When Detective Inglis arrested Seo, he took possession of her locked
iPhone. Officers asked Seo for the device’s password, but she refused to
provide it. To clear this hurdle, Detective Inglis obtained two search
warrants. The first authorized a forensic download of Seo’s iPhone so that
law enforcement could search the device for “incriminating evidence.”

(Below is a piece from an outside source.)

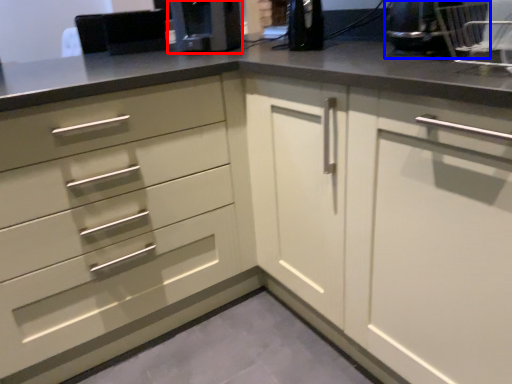 Question: Among these objects, which one is farthest to the camera, coffee machine (highlighted by a red box) or appliance (highlighted by a blue box)?

Choices:
 (A) coffee machine
 (B) appliance

Answer: (A)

And the second “compelled” Seo to unlock the device and stated that she
would be subject “to the contempt powers of the court” if she failed to do
so. After Seo again refused to unlock her iPhone, the State moved to hold
her in contempt.
At the ensuing hearing, Seo argued that forcing her to unlock the
iPhone would violate her Fifth Amendment right against self-
incrimination. The trial court disagreed and held Seo in contempt,
concluding that “[t]he act of unlocking the phone does not rise to the level
of testimonial self-incrimination.” Seo appealed, and the trial court stayed
its contempt order.
While her appeal was pending, Seo entered into a plea agreement with
the State. She pleaded guilty to one count of stalking, and the State
dismissed eighteen other charged offenses without prejudice. But because
the contempt citation remained in place, Seo still faced the threat of
further sanction for disobeying that order. A divided panel of our Court of
Appeals reversed the court’s pending contempt order. Seo v. State, 109
N.E.3d 418, 440–41 (Ind. Ct. App. 2018).
We granted transfer, vacating the Court of Appeals decision. Ind.
Appellate Rule 58(A). 1
1Our dissenting colleagues are incorrect in finding this case moot, as there has not yet been “a
settlement of all differences between the parties,” Gompers v. Buck’s Stove & Range Co., 221 U.S.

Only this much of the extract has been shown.